[Start of section]

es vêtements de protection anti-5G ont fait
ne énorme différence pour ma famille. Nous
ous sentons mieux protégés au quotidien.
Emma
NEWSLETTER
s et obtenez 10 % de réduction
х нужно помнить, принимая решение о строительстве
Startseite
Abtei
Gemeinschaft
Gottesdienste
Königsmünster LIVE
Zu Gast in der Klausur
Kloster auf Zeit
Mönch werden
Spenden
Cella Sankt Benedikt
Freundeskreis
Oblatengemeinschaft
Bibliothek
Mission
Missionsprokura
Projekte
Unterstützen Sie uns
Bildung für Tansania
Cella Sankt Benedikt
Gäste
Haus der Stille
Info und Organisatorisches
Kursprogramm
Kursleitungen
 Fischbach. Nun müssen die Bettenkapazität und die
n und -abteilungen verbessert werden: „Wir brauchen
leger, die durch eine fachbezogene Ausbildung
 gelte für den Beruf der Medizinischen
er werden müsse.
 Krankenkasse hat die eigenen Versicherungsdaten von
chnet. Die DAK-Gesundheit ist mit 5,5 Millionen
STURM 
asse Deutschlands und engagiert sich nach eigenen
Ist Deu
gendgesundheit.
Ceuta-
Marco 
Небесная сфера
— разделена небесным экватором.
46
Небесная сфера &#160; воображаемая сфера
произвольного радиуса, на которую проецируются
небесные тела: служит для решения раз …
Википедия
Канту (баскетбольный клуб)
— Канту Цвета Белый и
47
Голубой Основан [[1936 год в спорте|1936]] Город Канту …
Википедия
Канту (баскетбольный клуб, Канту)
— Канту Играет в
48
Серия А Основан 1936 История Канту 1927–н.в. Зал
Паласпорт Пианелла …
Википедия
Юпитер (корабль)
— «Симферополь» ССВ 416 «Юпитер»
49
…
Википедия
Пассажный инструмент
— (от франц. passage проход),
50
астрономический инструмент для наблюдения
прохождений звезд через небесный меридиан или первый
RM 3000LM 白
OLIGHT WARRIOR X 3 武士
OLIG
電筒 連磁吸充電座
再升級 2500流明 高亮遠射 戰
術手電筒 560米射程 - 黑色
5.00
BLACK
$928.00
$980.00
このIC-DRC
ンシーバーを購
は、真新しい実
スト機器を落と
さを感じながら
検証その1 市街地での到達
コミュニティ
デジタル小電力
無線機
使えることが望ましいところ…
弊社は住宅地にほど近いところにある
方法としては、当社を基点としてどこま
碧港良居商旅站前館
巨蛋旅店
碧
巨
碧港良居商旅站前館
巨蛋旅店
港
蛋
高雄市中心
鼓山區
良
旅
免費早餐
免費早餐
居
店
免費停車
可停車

[End of section]

### Exercise prompt:
Looking at the entries above, say how many lines contain the word "Канту". Nothing but the number is needed.

### Output for this task:
6